何者だろう? と警戒しながら動向を見守っていると、女生徒は緊張でもしているのか、若干震えながら彼の方へと近づいてきて、彼の耳元へ小声で囁きかけた。
「党から伝言を預かっています。緊急です」
多分、誰にも聞かれたくないのだろう。驚いて顔を上げると、女生徒はまるで暗唱でもするような感じで、一字一句区切りながら、
「あなたの父、張敏はまだ生きている。今際の際に、彼は息子に会いたがっているが、残念ながら正規の手続きを取っている時間的余裕はない。中国には違法な手段でしか帰ることが出来ないが、手はずは整っている。覚悟があるなら、例の公園へと向かうように」
「例の公園……?」
「わかりません。そう言えとしか……失礼します」
女生徒は伝えたいことを伝えると、逃げるように去っていった。張は後を追おうかとも思ったが、多分、彼女を問いただしたところで詳しいことは何もわからないだろう。それよりも、今はその伝言の中身だ。
父はまだ生きていて、自分に会いたがっている。本当だろうか? いや、例え嘘だとしても、多分、このまま学校の教師に任せていたところで、国に帰れる保証はない。父に会える可能性が1%でもあるなら、今は話に乗るべきだ。
問題は、例の公園だが……いつか有理と桜子さんと行った、あのコンビニ近くの公園しか思い浮かばなかった。なんでそんな場所を指定されたのかは分からないが、他に当てもないのだから、今はそこへ向かうとしよう。幸い、脱出経路は学習済みだった。彼は壁際まで行くと、以前、桜子さんがそうして見せたように、壁の上によじ登り、向こう側へと飛び降りた。
と、その時だった。
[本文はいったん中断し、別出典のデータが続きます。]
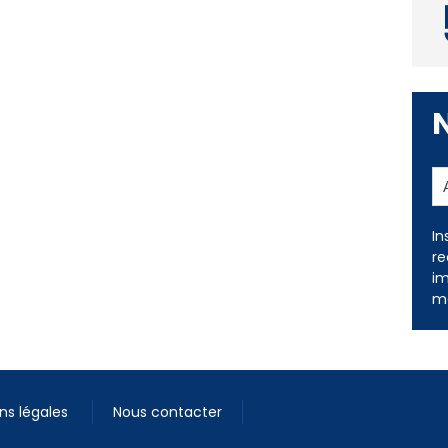
In
re
im
me
ns légales
Nous contacter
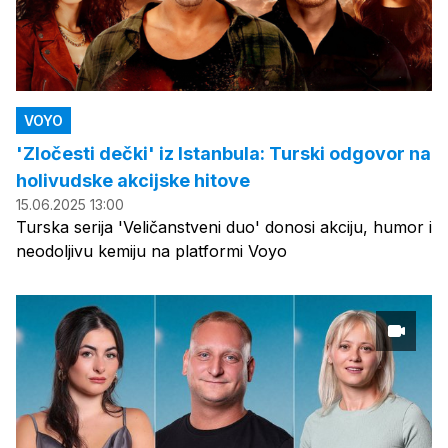
VOYO
'Zločesti dečki' iz Istanbula: Turski odgovor na
holivudske akcijske hitove
15.06.2025 13:00
Turska serija 'Veličanstveni duo' donosi akciju, humor i
neodoljivu kemiju na platformi Voyo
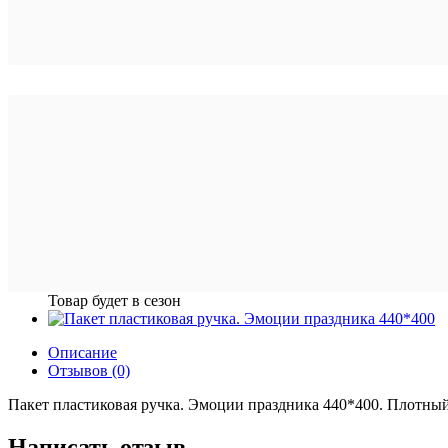
Товар будет в сезон
Описание
Отзывов (0)
Пакет пластиковая ручка. Эмоции праздника 440*400. Плотны
Написать отзыв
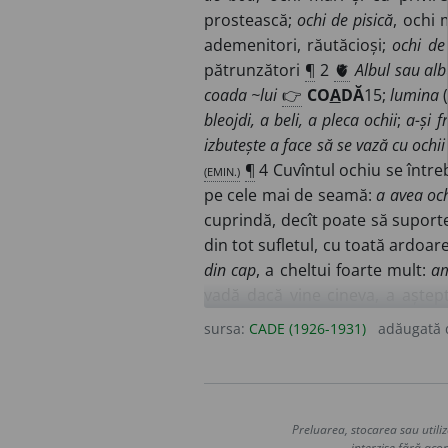
prostească;
ochi de pisică
, ochi 
ademenitori, răutăcioși;
ochi de 
pătrunzători
¶
2
🫀
Albul sau alb
coada ~lui
👉
CO
A
DĂ
15;
lumina
bleojdi, a beli, a pleca ochii
;
a-și f
izbutește a face să se vază cu ochii
(EMIN.)
¶
4 Cuvîntul ochiu se între
pe cele mai de seamă:
a avea och
cuprindă, decît poate să suport
din tot sufletul, cu toată ardoare
din cap
, a cheltui foarte mult:
am
vadă dacă vine cineva, a aște
realitatea unui lucru:
fetei nu-i 
sursa:
CADE (1926-1931)
adăugată
zări, a-l vedea, a-l întîlni:
de cumv
cap
, a muri, a leșina, a lăsa să 
ochii
, a fi cu băgare de seamă, 
neprevăzut);
(P)
:
cine nu deschid
Preluarea, stocarea sau utiliz
lucru pe care nu-l vedea, pe ca
interzise fără acor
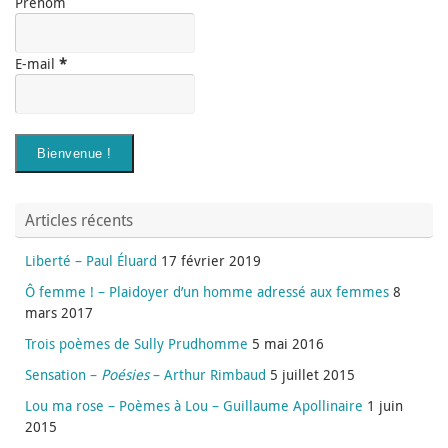
Prénom
E-mail
*
Articles récents
Liberté – Paul Éluard
17 février 2019
Ô femme ! – Plaidoyer d’un homme adressé aux femmes
8
mars 2017
Trois poèmes de Sully Prudhomme
5 mai 2016
Sensation –
Poésies
– Arthur Rimbaud
5 juillet 2015
Lou ma rose – Poèmes à Lou – Guillaume Apollinaire
1 juin
2015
まるで彼が壁の向こうから現れるのを待っていたかのようなタイミングで、一台のワゴン車が音も立てずに近づいてきた。こんな何もない場所を車が通りがかるはずはないのだが……張は少々不審に思いながら、車に進路を譲るつもりで脇に寄った。しかし、ワゴン車はそんな彼の前を通り過ぎることはなく、横付けするようにブレーキを踏むと、驚いている彼の眼の前で後部座席のドアが驚くような速さで開き、飛び出てきた男たちに中に押し込まれ、あっという間に連れ去られてしまった。